In [1]:
import pandas as pd
import nltk
from nltk.tokenize import word_tokenize
from nltk.corpus import stopwords
import string
from sklearn.feature_extraction.text import TfidfVectorizer
from sklearn.feature_extraction.text import CountVectorizer
from sklearn.feature_selection import SelectKBest, chi2
from sklearn.svm import LinearSVC
from sklearn.metrics import accuracy_score, classification_report, confusion_matrix
from sklearn.model_selection import train_test_split, KFold, cross_val_score
from collections import Counter
from sklearn.preprocessing import LabelEncoder

In [2]:
nltk.download('stopwords')
nltk.download('punkt')
nltk.download('averaged_perceptron_tagger')

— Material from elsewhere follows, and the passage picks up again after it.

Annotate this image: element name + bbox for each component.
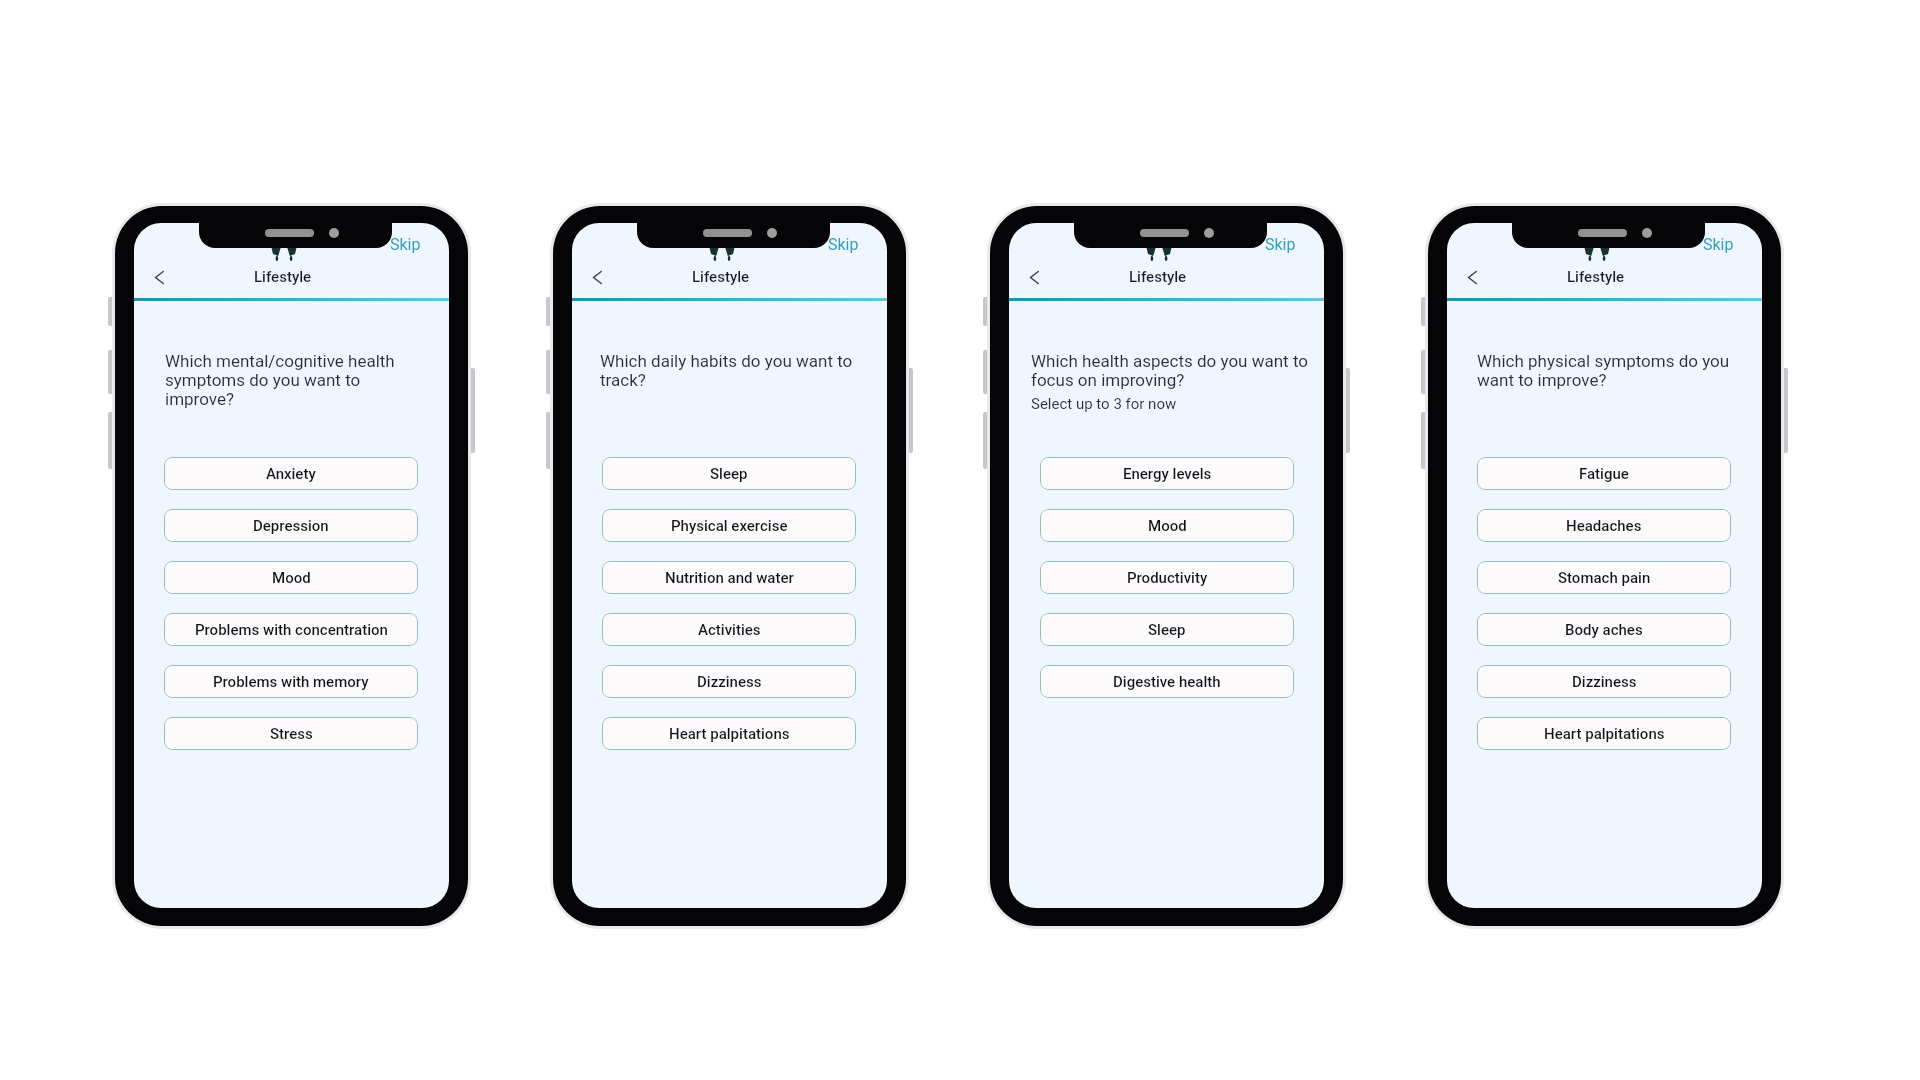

[nltk_data] Downloading package stopwords to
[nltk_data]     C:\Users\youji\AppData\Roaming\nltk_data...
[nltk_data]   Package stopwords is already up-to-date!
[nltk_data] Downloading package punkt to
[nltk_data]     C:\Users\youji\AppData\Roaming\nltk_data...
[nltk_data]   Package punkt is already up-to-date!
[nltk_data] Downloading package averaged_perceptron_tagger to
[nltk_data]     C:\Users\youji\AppData\Roaming\nltk_data...
[nltk_data]   Package averaged_perceptron_tagger is already up-to-
[nltk_data]       date!


True

In [3]:
df= pd.read_csv('bbc-text.csv')

# Data processing:

In [4]:
#Import stop words and punctuation from nltk and String
stop_words = set(nltk.corpus.stopwords.words('english'))
punctuation = set(string.punctuation)

#Function for clean text
def clean_text(text):
    tokens = word_tokenize(text) #tokenize text, e.g. ("hello world") to ("hello","world") 
    filtered_tokens = [] 
    for word in tokens:
        if word.lower() not in stop_words and word not in punctuation:
            filtered_tokens.append(word)
    result = ' '.join(filtered_tokens)#Rejoin tokens back to text
    return result

#Replace value in text with value in cleaned_text
df['cleaned_text'] = df['text'].apply(clean_text)
df_filtered = df.drop(columns=["text"])
df_filtered = df_filtered.rename(columns={"cleaned_text": "text"})
df_filtered['text'] = df_filtered['text'].str.lower()

# Feature engineering:

### Adjectives and verbs frequencies:

In [5]:
def get_pos_frequencies(text):
    words = nltk.word_tokenize(text)
    pos_tags = nltk.pos_tag(words) #get verbs and adjective from nltk
    adj_count = 0
    verb_count = 0

    #count verbs and adjectives, JJ is adjective and VB is verb
    for word, pos in pos_tags:
        if pos.startswith('JJ'):
            adj_count += 1
        if pos.startswith('VB'): 
            verb_count += 1

    #calculate frequencies
    total_words = len(words)
    adj_freq = adj_count / total_words if total_words > 0 else 0
    verb_freq = verb_count / total_words if total_words > 0 else 0

    return adj_freq, verb_freq

In [6]:
#Apply previous fequency function
adj_frequencies = []
verb_frequencies = []
for text in df_filtered['text']:
    adj_freq, verb_freq = get_pos_frequencies(text)
    adj_frequencies.append(adj_freq)
    verb_frequencies.append(verb_freq)

#Create adj_frequency and verb_frequency feature for df_filtered
df_filtered['adj_frequency'] = adj_frequencies
df_filtered['verb_frequency'] = verb_frequencies

### Bigram (2 words phrases)

In [7]:
#Use countVecorizer to get ngrams and get the top 10 features, (2,2) means only 2 words phrases counts(uper/lower limit 2)
vectorizer = CountVectorizer(ngram_range=(2, 2), max_features=10)
bigram_matrix = vectorizer.fit_transform(df_filtered['text'])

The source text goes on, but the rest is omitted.